После торжественной части на закрытой веранде позади ресторанного зала дан был банкет для избранных с тамадой Григорием Поженяном.

Высоцкий

на банкет не пришел — обиделся на Вайнеров за то, что не оставили достаточного количества билетов для его друга, золотоискателя Вадима Туманова. Но это лишь показывает, что Аркадий с Жорой достигли к тому времени такого положения, что могли даже под Высоцкого не подлаживаться.

Несмотря на обиду, Владимир Семенович прочел со сцены стихотворение, посвященное братьям.

Банкет и без Высоцкого выглядел по составу чрезвычайно представительным. Всех почетных гостей я в памяти не удержал. Но про Аркадия Кольцова — директора крупнейшего мебельного магазина, человека, уважаемого всей состоятельной Москвой, скажу особо.

Как-то на перроне вокзала в Кисловодске я наблюдал дружескую встречу мебельщика Кольцова с великим футбольным тренером Константином Бесковым. Строгий и в миру Бесков весь светился доброжелательством и радостью от неожиданной встречи.

Кольцов сразу же сообразил, что я не из тех, кто покупает дефицитную мебель, и сказал мне: “Привет от братьев Вайнеров”, указав на корни нашего знакомства.

В глазах Бескова я от такого знакомства, конечно, вырос — и, когда Кольцов нас покинул, он сознался мне, что никто так не может его, Константина Ивановича Бескова (тогда тренера народной команды “Спартак”), рассмешить, как этот дальний родственник Вайнеров. Я даже не удержался от вопроса — неужели тренер не знаком с другим Аркадием — Райкиным? Оказалось, что знаком (а я и не сомневался).

На банкете Кольцов сидел за столом рядом со следователем по особо важным делам Виноградовым — и оживленно за трапезой с ним беседовал.

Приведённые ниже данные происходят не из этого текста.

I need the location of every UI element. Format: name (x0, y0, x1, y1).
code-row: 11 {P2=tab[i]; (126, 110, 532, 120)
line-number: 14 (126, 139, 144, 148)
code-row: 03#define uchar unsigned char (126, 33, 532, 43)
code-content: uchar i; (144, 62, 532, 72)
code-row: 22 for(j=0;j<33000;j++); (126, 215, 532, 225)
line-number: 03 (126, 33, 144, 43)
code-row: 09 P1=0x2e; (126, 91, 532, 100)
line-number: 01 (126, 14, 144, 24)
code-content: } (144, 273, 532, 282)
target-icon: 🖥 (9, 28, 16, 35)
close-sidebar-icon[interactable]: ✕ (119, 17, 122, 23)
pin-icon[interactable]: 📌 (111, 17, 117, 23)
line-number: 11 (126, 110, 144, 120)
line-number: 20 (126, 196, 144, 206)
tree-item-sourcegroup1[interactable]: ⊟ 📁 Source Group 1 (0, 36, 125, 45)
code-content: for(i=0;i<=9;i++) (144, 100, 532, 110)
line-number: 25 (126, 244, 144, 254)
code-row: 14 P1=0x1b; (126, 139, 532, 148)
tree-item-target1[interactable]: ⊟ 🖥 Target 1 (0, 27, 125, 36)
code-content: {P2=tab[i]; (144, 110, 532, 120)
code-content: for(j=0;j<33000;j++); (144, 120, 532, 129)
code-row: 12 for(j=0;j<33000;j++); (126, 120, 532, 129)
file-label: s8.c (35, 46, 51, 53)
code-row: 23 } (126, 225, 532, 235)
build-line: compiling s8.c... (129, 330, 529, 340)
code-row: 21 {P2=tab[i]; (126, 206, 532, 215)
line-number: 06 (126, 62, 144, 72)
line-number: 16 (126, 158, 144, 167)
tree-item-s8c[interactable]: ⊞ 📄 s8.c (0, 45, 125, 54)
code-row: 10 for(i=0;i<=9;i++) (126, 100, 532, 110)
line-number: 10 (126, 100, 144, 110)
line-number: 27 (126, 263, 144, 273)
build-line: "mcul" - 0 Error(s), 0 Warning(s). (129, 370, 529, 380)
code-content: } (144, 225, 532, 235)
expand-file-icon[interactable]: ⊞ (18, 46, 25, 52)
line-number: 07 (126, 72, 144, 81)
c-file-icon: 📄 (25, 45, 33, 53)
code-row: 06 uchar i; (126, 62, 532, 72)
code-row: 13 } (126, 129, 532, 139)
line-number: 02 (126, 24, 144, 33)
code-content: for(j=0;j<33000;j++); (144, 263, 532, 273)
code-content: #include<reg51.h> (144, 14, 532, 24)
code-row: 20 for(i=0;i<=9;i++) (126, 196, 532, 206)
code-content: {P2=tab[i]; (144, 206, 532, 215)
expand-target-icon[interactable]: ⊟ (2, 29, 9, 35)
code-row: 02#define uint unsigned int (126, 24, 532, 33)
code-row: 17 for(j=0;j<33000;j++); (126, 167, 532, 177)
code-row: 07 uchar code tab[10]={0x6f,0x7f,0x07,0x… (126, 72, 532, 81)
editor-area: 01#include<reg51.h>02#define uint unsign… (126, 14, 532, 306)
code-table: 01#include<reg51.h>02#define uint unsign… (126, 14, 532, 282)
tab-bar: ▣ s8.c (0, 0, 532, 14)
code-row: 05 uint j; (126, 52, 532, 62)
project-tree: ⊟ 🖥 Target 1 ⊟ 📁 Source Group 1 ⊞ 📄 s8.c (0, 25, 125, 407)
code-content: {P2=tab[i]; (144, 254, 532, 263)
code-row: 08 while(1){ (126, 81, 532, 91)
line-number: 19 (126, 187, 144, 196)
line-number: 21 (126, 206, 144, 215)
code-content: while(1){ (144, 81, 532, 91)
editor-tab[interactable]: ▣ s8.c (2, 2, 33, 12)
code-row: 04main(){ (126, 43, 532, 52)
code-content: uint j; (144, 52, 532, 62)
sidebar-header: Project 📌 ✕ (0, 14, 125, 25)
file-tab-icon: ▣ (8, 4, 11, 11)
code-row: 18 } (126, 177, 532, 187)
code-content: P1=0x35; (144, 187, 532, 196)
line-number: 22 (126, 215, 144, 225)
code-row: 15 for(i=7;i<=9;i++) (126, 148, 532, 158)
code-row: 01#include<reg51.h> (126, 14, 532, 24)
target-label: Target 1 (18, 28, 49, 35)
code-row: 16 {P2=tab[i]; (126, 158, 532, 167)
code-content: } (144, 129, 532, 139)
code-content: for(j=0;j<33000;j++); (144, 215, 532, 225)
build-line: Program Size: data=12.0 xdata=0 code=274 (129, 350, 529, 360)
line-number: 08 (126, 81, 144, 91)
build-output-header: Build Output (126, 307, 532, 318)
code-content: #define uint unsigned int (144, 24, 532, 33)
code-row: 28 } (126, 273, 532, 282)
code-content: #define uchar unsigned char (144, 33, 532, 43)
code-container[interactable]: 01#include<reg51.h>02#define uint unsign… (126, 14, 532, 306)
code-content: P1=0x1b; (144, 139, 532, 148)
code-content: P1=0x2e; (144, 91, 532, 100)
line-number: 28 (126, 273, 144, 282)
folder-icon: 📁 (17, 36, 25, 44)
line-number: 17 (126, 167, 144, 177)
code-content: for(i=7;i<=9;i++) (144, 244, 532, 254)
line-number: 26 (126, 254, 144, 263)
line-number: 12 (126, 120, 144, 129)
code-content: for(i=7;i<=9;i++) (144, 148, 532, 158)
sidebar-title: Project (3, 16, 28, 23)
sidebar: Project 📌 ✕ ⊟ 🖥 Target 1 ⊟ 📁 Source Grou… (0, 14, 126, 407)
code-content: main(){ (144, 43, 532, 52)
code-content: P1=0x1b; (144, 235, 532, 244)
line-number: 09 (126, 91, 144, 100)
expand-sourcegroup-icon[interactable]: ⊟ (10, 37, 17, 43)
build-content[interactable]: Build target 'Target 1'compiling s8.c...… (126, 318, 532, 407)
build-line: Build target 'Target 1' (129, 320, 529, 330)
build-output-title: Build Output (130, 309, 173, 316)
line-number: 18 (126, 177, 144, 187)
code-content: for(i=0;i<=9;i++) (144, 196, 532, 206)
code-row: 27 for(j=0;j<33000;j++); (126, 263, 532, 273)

Чему вроде бы удивляться при популярности Кольцова, мною уже отмеченной?

Нюанс, однако, существовал.

Виноградов оставался в своей должности, а Кольцов временно свой директорский пост оставил, поскольку был осужден и для сокращения срока отбывания наказания переведен на “химию”.

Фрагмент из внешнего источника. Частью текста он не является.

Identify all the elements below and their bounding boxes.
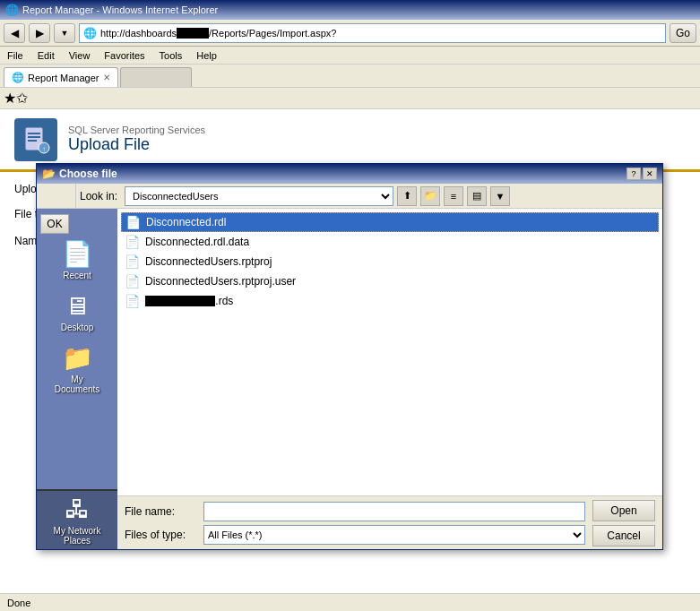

Непосредственно с “химии” он прибыл к родственникам на творческий вечер — и, в отличие от Высоцкого, остался на банкет. Куда ему было торопиться.

В своем тосте временно отлученный от дел мебельщик пожелал братьям “оставаться флагманами советской литературы”. Насчет флагманов всей литературы родственник загнул. Евреям-детективщикам (пусть и партийным, а одному из них — и офицеру милиции на Петровке) стать такими флагманами никто бы не разрешил.

Но по успеху у читателя братья сделались флагманами.

В один из приездов на родину Жора сказал мне, что за всю свою сознательную жизнь так не смеялся, как у себя на Лонг-Айленде, когда получил приглашение на конференцию в Сорбонне, посвященную творчеству Александры Марининой.

Мне казалось неловким упомянуть в этом разговоре про участие в этой конференции моей жены — притом что жена совсем невысокого мнения была не только о текстах Марининой, но и о текстах самих Вайнеров. Разговор всерьез о Марининой показался ей занятным поводом для публикации своих соображений о социологии чтения, и прежде всего — о современной жизни, делающей выбор в пользу Марининой, — и в Сорбонне она выступала с докладом.

Когда я прочитал уже дома ее доклад, мне захотелось самому написать чего-нибудь про Жору (и Аркадия, разумеется).